You don't need better stories. You need to see that you're telling them. That's the whole move. Not rewriting. Recognising.
What story are you telling yourself right now?
In the first hour after waking, your brain is looking for one thing, light. Not lamp light, not screen light, but sky light. Ideally outside, ideally before 8am, ideally with your face turned up toward it. Your retina has dedicated receptors tuned specifically to this moment, feeding your master clock, suppressing residual melatonin, locking in the cortisol spike that determines your energy for the full day ahead. Glass filters roughly half of what you need. An open window gets you most of it. Outside gets you all of it. So get outside early. Get light in your eyes. It genuinely matters.
Are you tired, or misaligned?
See the situation you want. Allow the steps to form. Then take the next step. Be in it fully. Complete it. Step back.
A good day is just a string of good steps. The day takes care of the week. The week takes care of the year. The year takes care of the situation.
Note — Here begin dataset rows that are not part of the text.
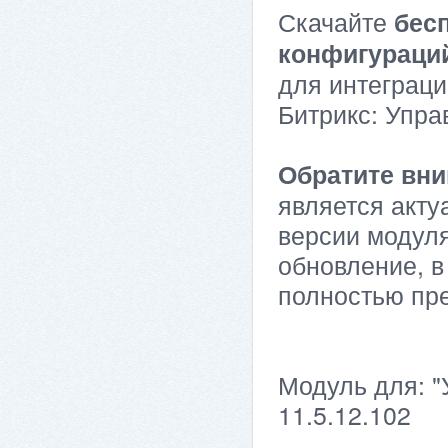
Скачайте
бес
конфигураци
для интеграци
Битрикс: Упра
Обратите вни
является акту
версии модуля
обновление, в
полностью пр
Модуль для: "
11.5.12.102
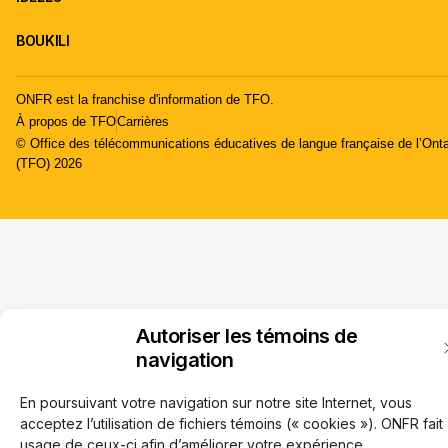
BOUKILI
ONFR est la franchise d'information de TFO.
À propos de TFO
Carrières
© Office des télécommunications éducatives de langue française de l’Onta
(TFO) 2026
Autoriser les témoins de
navigation
En poursuivant votre navigation sur notre site Internet, vous
acceptez l’utilisation de fichiers témoins (« cookies »). ONFR fait
usage de ceux-ci afin d’améliorer votre expérience,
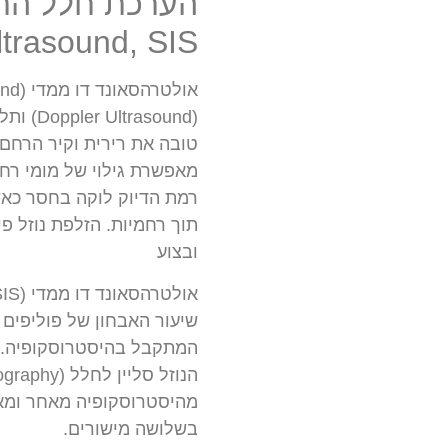
ltrasound, SIS)
מאפשרת גילוי של מומי רחם
רמת הדיוק לוקה בחסר כאש
תוך רחמיות. הזלפת נוזל פי
ובצוע
המתקבל בהיסטרוסקופיה. 
מהיסטרוסקופיה מאחר ומא
בשלושה מישורים.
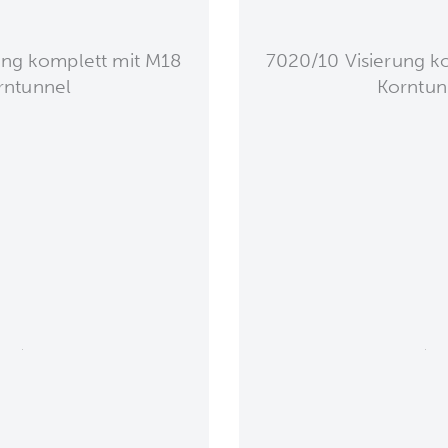
ung komplett mit M18
7020/10 Visierung k
rntunnel
Korntun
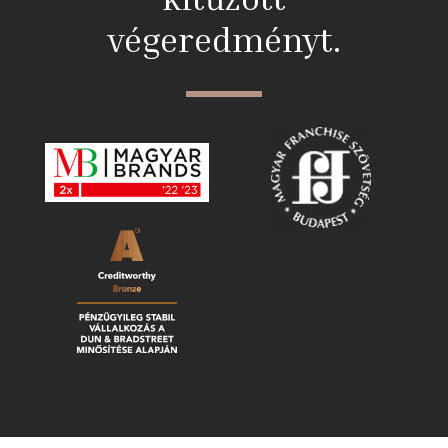
végeredményt.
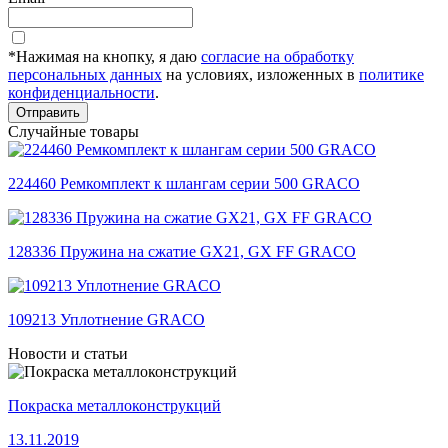
*Нажимая на кнопку, я даю
согласие на обработку
персональных данных
на условиях, изложенных в
политике
конфиденциальности
.
Отправить
Случайные товары
224460 Ремкомплект к шлангам серии 500 GRACO
128336 Пружина на сжатие GX21, GX FF GRACO
109213 Уплотнение GRACO
Новости и статьи
Покраска металлоконструкций
13.11.2019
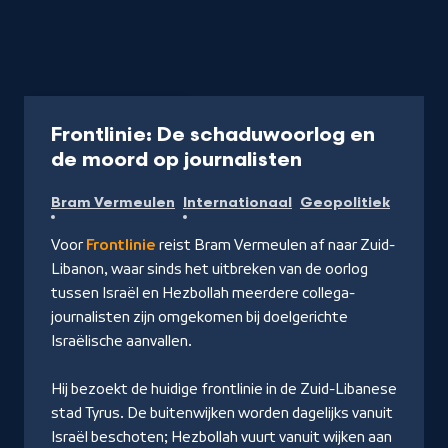
Aflevering
36 min
Frontlinie: De schaduwoorlog en
-
de moord op journalisten
Kijk
Bram Vermeulen
Internationaal
Geopolitiek
op
NPO
Voor
Frontlinie
reist Bram Vermeulen af naar Zuid-
Start
Libanon, waar sinds het uitbreken van de oorlog
tussen Israël en Hezbollah meerdere collega-
journalisten zijn omgekomen bij doelgerichte
Israëlische aanvallen.
Hij bezoekt de huidige frontlinie in de Zuid-Libanese
stad Tyrus. De buitenwijken worden dagelijks vanuit
Israël beschoten; Hezbollah vuurt vanuit wijken aan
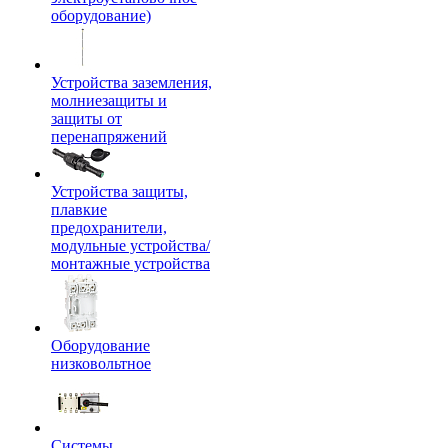
оборудование)
Устройства заземления,
молниезащиты и
защиты от
перенапряжений
Устройства защиты,
плавкие
предохранители,
модульные устройства/
монтажные устройства
Оборудование
низковольтное
Системы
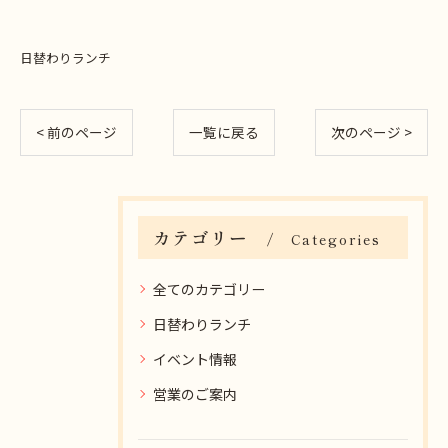
日替わりランチ
< 前のページ
一覧に戻る
次のページ >
カテゴリー
Categories
全てのカテゴリー
日替わりランチ
イベント情報
営業のご案内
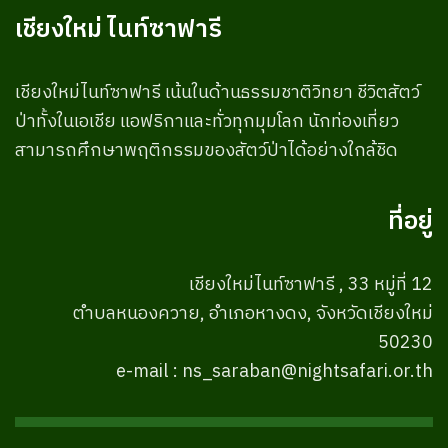
เชียงใหม่ ไนท์ซาฟารี
เชียงใหม่ไนท์ซาฟารี เน้นในด้านธรรมชาติวิทยา ชีวิตสัตว์
ป่าทั้งในเอเชีย แอฟริกาและทั่วทุกมุมโลก นักท่องเที่ยว
สามารถศึกษาพฤติกรรมของสัตว์ป่าได้อย่างใกล้ชิด
ที่อยู่
เชียงใหม่ไนท์ซาฟารี , 33 หมู่ที่ 12
ตำบลหนองควาย, อำเภอหางดง, จังหวัดเชียงใหม่
50230
e-mail : ns_saraban@nightsafari.or.th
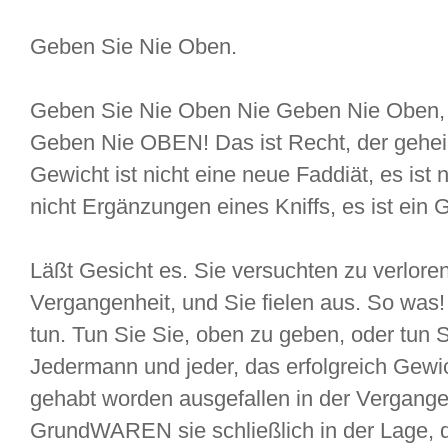
Geben Sie Nie Oben.
Geben Sie Nie Oben Nie Geben Nie Oben,
Geben Nie OBEN! Das ist Recht, der gehe
Gewicht ist nicht eine neue Faddiät, es ist 
nicht Ergänzungen eines Kniffs, es ist 
Läßt Gesicht es. Sie versuchten zu verlore
Vergangenheit, und Sie fielen aus. So was! 
tun. Tun Sie Sie, oben zu geben, oder tun 
Jedermann und jeder, das erfolgreich Gewi
gehabt worden ausgefallen in der Vergange
GrundWAREN sie schließlich in der Lage, d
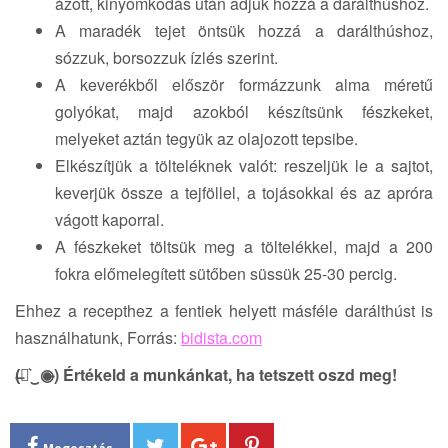
ázott, kinyomkodás után adjuk hozzá a darálthúshoz.
A maradék tejet öntsük hozzá a darálthúshoz,
sózzuk, borsozzuk ízlés szerint.
A keverékből először formázzunk alma méretű
golyókat, majd azokból készítsünk fészkeket,
melyeket aztán tegyük az olajozott tepsibe.
Elkészítjük a tölteléknek valót: reszeljük le a sajtot,
keverjük össze a tejföllel, a tojásokkal és az apróra
vágott kaporral.
A fészkeket töltsük meg a töltelékkel, majd a 200
fokra előmelegített sütőben süssük 25-30 percig.
Ehhez a recepthez a fentiek helyett másféle darálthúst is
használhatunk, Forrás:
bidista.com
(̶◉͛‿◉̶) Értékeld a munkánkat, ha tetszett oszd meg!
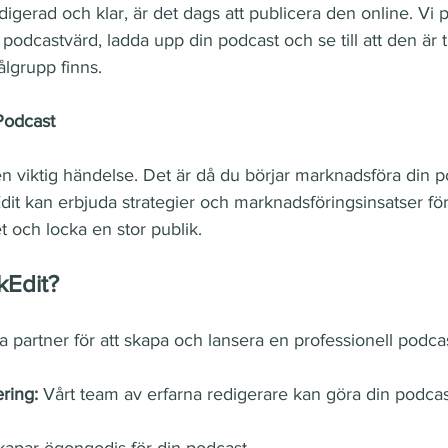
digerad och klar, är det dags att publicera den online. Vi 
n podcastvärd, ladda upp din podcast och se till att den är t
ålgrupp finns.
Podcast
n viktig händelse. Det är då du börjar marknadsföra din p
Edit kan erbjuda strategier och marknadsföringsinsatser fö
t och locka en stor publik.
kEdit?
iga partner för att skapa och lansera en professionell podca
ring: 
Vårt team av erfarna redigerare kan göra din podcas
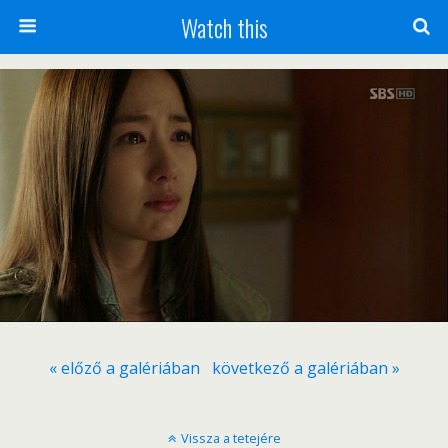
Watch this
« előző a galériában
következő a galériában »
Vissza a tetejére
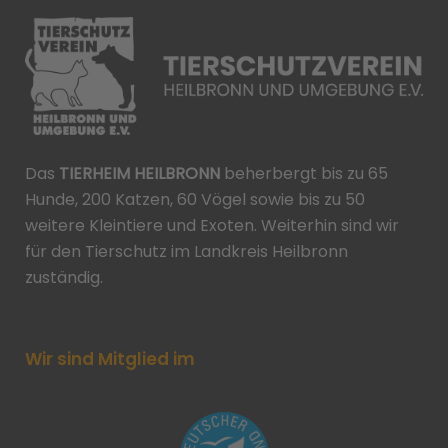
Das
TIERHEIM HEILBRONN
beherbergt bis zu 65
Hunde, 200 Katzen, 60 Vögel sowie bis zu 50
weitere Kleintiere und Exoten. Weiterhin sind wir
für den Tierschutz im Landkreis Heilbronn
zuständig.
Wir sind Mitglied im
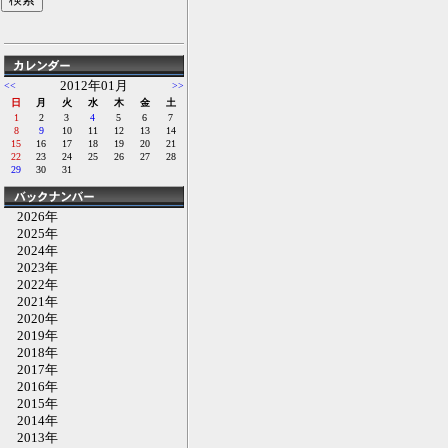
2012年01月
<<
>>
日
月
火
水
木
金
土
1
2
3
4
5
6
7
8
9
10
11
12
13
14
15
16
17
18
19
20
21
22
23
24
25
26
27
28
29
30
31
2026年
2025年
2024年
2023年
2022年
2021年
2020年
2019年
2018年
2017年
2016年
2015年
2014年
2013年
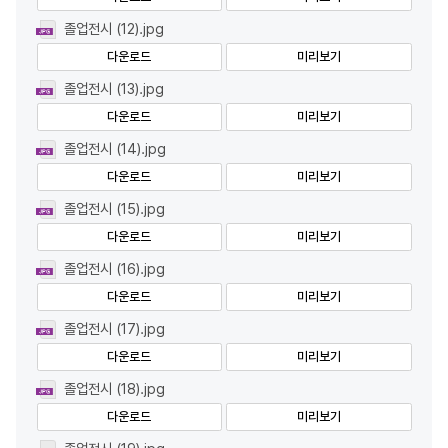
졸업전시 (12).jpg
다운로드
미리보기
졸업전시 (13).jpg
다운로드
미리보기
졸업전시 (14).jpg
다운로드
미리보기
졸업전시 (15).jpg
다운로드
미리보기
졸업전시 (16).jpg
다운로드
미리보기
졸업전시 (17).jpg
다운로드
미리보기
졸업전시 (18).jpg
다운로드
미리보기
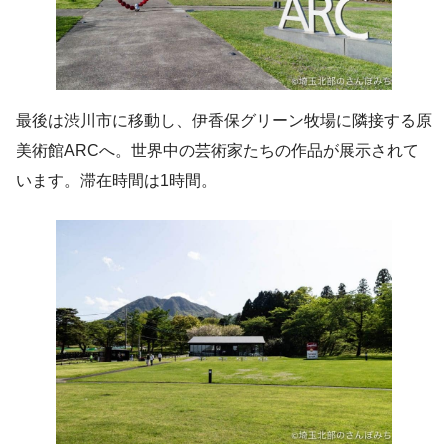
最後は渋川市に移動し、伊香保グリーン牧場に隣接する原
美術館ARCへ。世界中の芸術家たちの作品が展示されて
います。滞在時間は1時間。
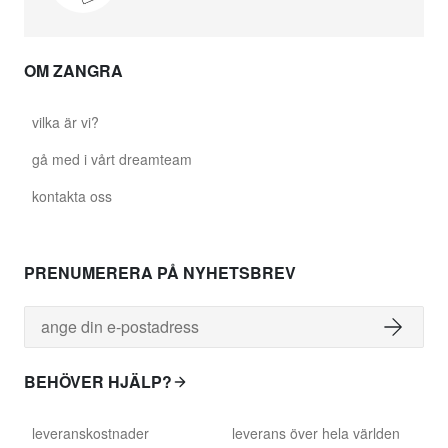
OM ZANGRA
vilka är vi?
gå med i vårt dreamteam
kontakta oss
PRENUMERERA PÅ NYHETSBREV
BEHÖVER HJÄLP?
leveranskostnader
leverans över hela världen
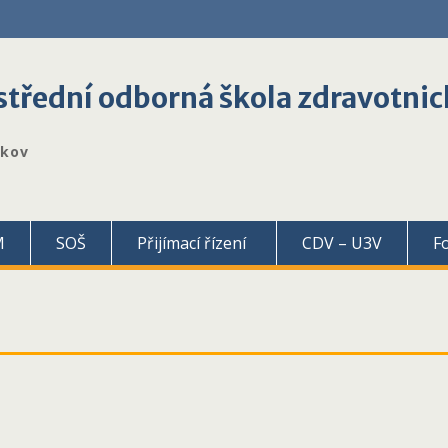
třední odborná škola zdravotnic
škov
M
SOŠ
Přijímací řízení
CDV – U3V
F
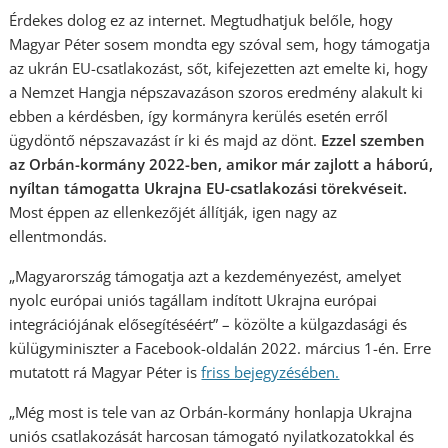
Érdekes dolog ez az internet. Megtudhatjuk belőle, hogy
Magyar Péter sosem mondta egy szóval sem, hogy támogatja
az ukrán EU-csatlakozást, sőt, kifejezetten azt emelte ki, hogy
a Nemzet Hangja népszavazáson szoros eredmény alakult ki
ebben a kérdésben, így kormányra kerülés esetén erről
ügydöntő népszavazást ír ki és majd az dönt.
Ezzel szemben
az Orbán-kormány 2022-ben, amikor már zajlott a háború,
nyíltan támogatta Ukrajna EU-csatlakozási törekvéseit.
Most éppen az ellenkezőjét állítják, igen nagy az
ellentmondás.
„Magyarország támogatja azt a kezdeményezést, amelyet
nyolc európai uniós tagállam indított Ukrajna európai
integrációjának elősegítéséért” – közölte a külgazdasági és
külügyminiszter a Facebook-oldalán 2022. március 1-én. Erre
mutatott rá Magyar Péter is
friss bejegyzés
ében.
„Még most is tele van az Orbán-kormány honlapja Ukrajna
uniós csatlakozását harcosan támogató nyilatkozatokkal és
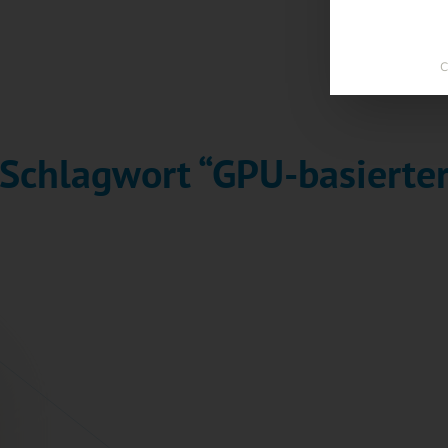
C
 Schlagwort “GPU-basierter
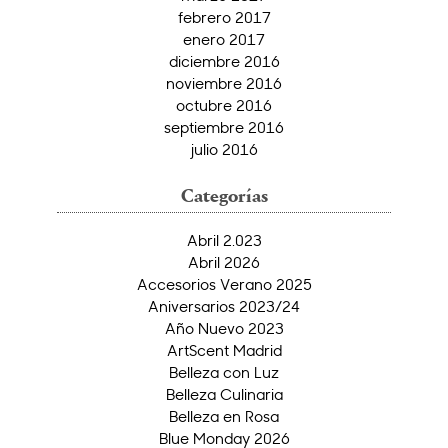
febrero 2017
enero 2017
diciembre 2016
noviembre 2016
octubre 2016
septiembre 2016
julio 2016
Categorías
Abril 2.023
Abril 2026
Accesorios Verano 2025
Aniversarios 2023/24
Año Nuevo 2023
ArtScent Madrid
Belleza con Luz
Belleza Culinaria
Belleza en Rosa
Blue Monday 2026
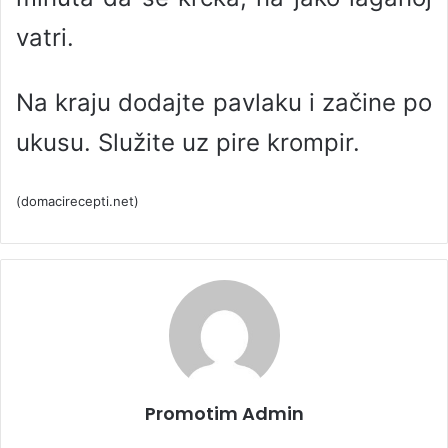
vatri.
Na kraju dodajte pavlaku i začine po
ukusu. Služite uz pire krompir.
(domacirecepti.net)
Promotim Admin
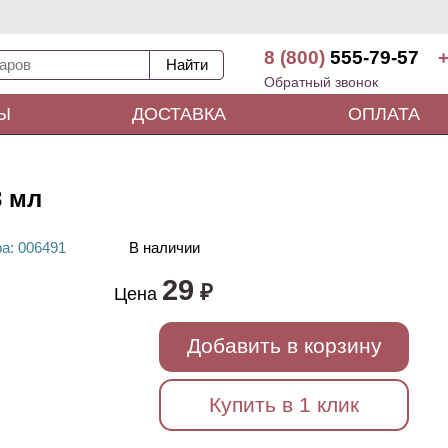
8 (800)
555-79-57
+
Обратный звонок
Ы
ДОСТАВКА
ОПЛАТА
3 мл
ра
: 00
6491
В наличии
29
₽
Цена
Добавить в корзину
Купить в 1 клик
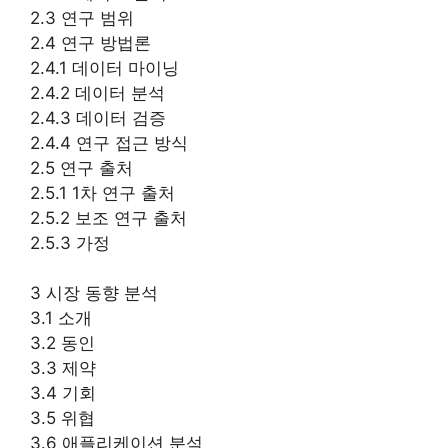
2.3 연구 범위
2.4 연구 방법론
2.4.1 데이터 마이닝
2.4.2 데이터 분석
2.4.3 데이터 검증
2.4.4 연구 접근 방식
2.5 연구 출처
2.5.1 1차 연구 출처
2.5.2 보조 연구 출처
2.5.3 가정
3 시장 동향 분석
3.1 소개
3.2 동인
3.3 제약
3.4 기회
3.5 위협
3.6 애플리케이션 분석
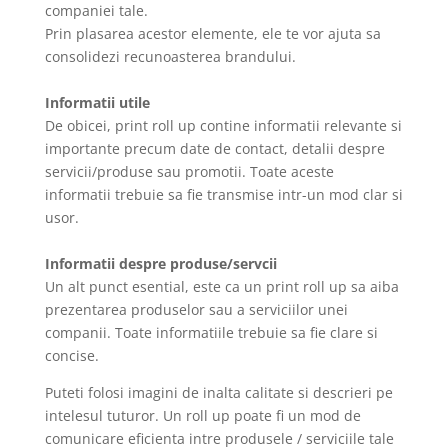
companiei tale.
Prin plasarea acestor elemente, ele te vor ajuta sa
consolidezi recunoasterea brandului.
Informatii utile
De obicei, print roll up contine informatii relevante si
importante precum date de contact, detalii despre
servicii/produse sau promotii. Toate aceste
informatii trebuie sa fie transmise intr-un mod clar si
usor.
Informatii despre produse/servcii
Un alt punct esential, este ca un print roll up sa aiba
prezentarea produselor sau a serviciilor unei
companii. Toate informatiile trebuie sa fie clare si
concise.
Puteti folosi imagini de inalta calitate si descrieri pe
intelesul tuturor. Un roll up poate fi un mod de
comunicare eficienta intre produsele / serviciile tale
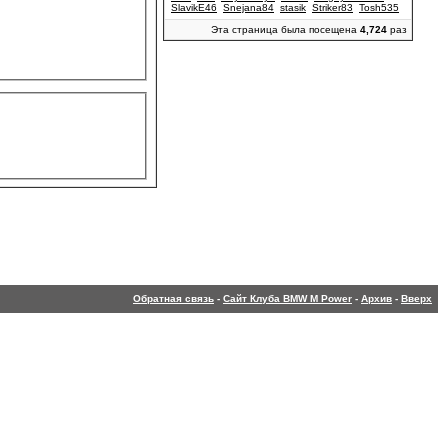
SlavikE46
Snejana84
stasik
Striker83
Tosh535
Эта страница была посещена
4,724
раз
Обратная связь
-
Сайт Клуба BMW M Power
-
Архив
-
Вверх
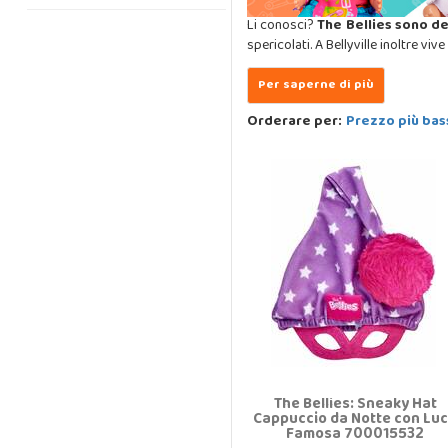
Li conosci?
The Bellies sono de
spericolati. A Bellyville inoltre vive
Orderare per:
Prezzo più bas
The Bellies: Sneaky Hat
Cappuccio da Notte con Lu
Famosa 700015532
Yesterday is gone, today is what matters.
Waiting is awareness with nothing to do. The construction can't stand it. It reaches for the phone. For a hit. Waiting is a park bench for the mind. We're all choosing to stand. Or worse, run around on the spot.
Willpower is clearing the decks. Doing the things that need doing so the space opens. The aligned action doesn't need forcing. It needs room. Willpower creates the room.
Zeroism is the practice. Clear everything. Be mostly space, occasionally action. The opposite of what most people run, which is mostly action, occasionally space.
Zeroism is nothing outstanding. Nothing pulling. The mind has nothing to track in the background so it settles. From that settled place, you act. One thing. Then back to zero. Then the next.
Every unfinished task is a background process. The mind tracks them whether you ask it to or not. Ten open loops is ten small drains running all day.
The most difficult action needs the most space. Free the space around it. Clear what's in the way. Give it room.
Open loops drain space. Zeroism closes them.